Vice President Mike Pence said the U.S. will quit funding ineffective refugee programs carried out by the United Nations, given its failure to protect Christian minorities.

"We will no longer rely on the United Nations alone to assist persecuted Christians and minorities in the wake of genocide and the atrocities of terrorist groups," Pence said.

This is according to the Washington Free Beacon.  Instead, the aid will be directed through USAID or through private Christian groups.

It's something Christian and Jewish groups have been talking about for years.  The American Freedom Alliance presented a superb conference about the matter in 2013.  I went to it, and the takeaway from that event was "why are only Jewish leaders speaking out about the systemic extermination of the Middle East's ancient Christian communities," noting the soporific response of Christian leaders and the Obama administration.  With the rise of ISIS, persecuted Christian refugees now face double-discrimination: the garden variety of persecution of terrorists and that of the United Nations, which has gotten involved and seems to be carrying on the same systemic discrimination against Syria's Christian minority (the country is about 10% Christian and one of the biggest targets of Islamic State terror), given who populates its camps.

Camps are but one element of the U.N.'s refugee operation but an important one, given that many refugees end up as migrants to the West.

According to Elliott Abrams, writing in 2016:

The United States has accepted 10,801 Syrian refugees, of whom 56 are Christian. Not 56 percent; 56 total, out of 10,801. That is to say, one half of one percent. The BBC says that ten percent of all Syrians are Christian, which would mean 2.2 million Christians. It is quite obvious, and President Obama and Secretary Kerry have acknowledged it, that Middle Eastern Christians are an especially persecuted group.

Abrams (as well as others) points out that conditions are so hellish for Christians in United Nations camps, which Christians fear have ISIS infiltrators, that they refuse to go into them.  So the U.N. sends virtually no Christian refugees to the U.S. or wherever it ships refugees after its "strong vetting," despite Christian refugees experiencing the worst persecution.

Abrams notes:

Experts say another reason for the lack of Christians in the make-up of the refugees is the make-up of the camps. Christians in the main United Nations refugee camp in Jordan are subject to persecution, they say, and so flee the camps, meaning they are not included in the refugees referred to the U.S. by the U.N.

"The Christians don't reside in those camps because it is too dangerous," Shea said. "They are preyed upon by other residents from the Sunni community and there is infiltration by ISIS and criminal gangs."

"They are raped, abducted into slavery and they are abducted for ransom. It is extremely dangerous, there is not a single Christian in the Jordanian camps for Syrian refugees," Shea said.
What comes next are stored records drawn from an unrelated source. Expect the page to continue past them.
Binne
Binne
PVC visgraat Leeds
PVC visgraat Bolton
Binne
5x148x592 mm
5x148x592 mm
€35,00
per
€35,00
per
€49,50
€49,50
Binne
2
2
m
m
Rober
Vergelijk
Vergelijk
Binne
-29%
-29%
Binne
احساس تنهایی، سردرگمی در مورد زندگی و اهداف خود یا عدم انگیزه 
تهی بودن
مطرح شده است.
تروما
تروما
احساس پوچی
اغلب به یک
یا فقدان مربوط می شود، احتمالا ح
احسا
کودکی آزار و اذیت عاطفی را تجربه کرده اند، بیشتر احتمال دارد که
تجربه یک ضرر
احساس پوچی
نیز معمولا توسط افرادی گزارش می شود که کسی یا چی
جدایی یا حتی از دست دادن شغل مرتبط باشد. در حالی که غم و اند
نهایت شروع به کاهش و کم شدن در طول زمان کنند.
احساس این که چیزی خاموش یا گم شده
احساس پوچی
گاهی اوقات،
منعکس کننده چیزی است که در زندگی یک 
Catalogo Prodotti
Incredibly, the United Nations professes to be baffled by the refusal of Christians to use their camp facilities, claiming that Christians have fled to Lebanon, Christians like Syrian president Bashar Assad, Christians have already gotten work-study visas to the U.S., and so on.

But officially, according to The Hill in 2015, it's "We don't know[.] ... We don't want to speculate."
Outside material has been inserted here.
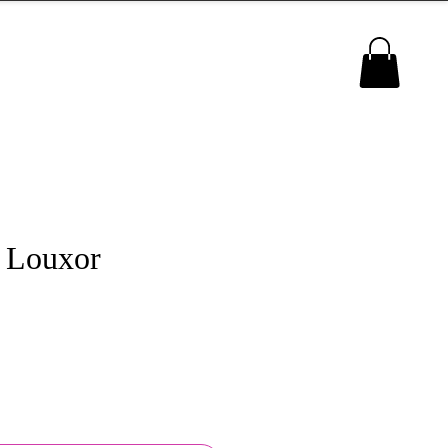
MENU
 Louxor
With that kind of ignorance, is it any wonder terrorists can pretty well have their way in the U.N. camps?  Is it any wonder that this sort of thing is going on in U.N. refugee camps, in this instance, in Sudan? 

Commonsensically, Abrams says the best solution would be for the U.S. to start picking its refugees directly, rather than relying on the U.N.  That is what the Trump administration seems to be pursuing.

Pence was right to shut the whole money-eating boondoggle down for good.  The thing to watch for, now, according to Crux, is speed.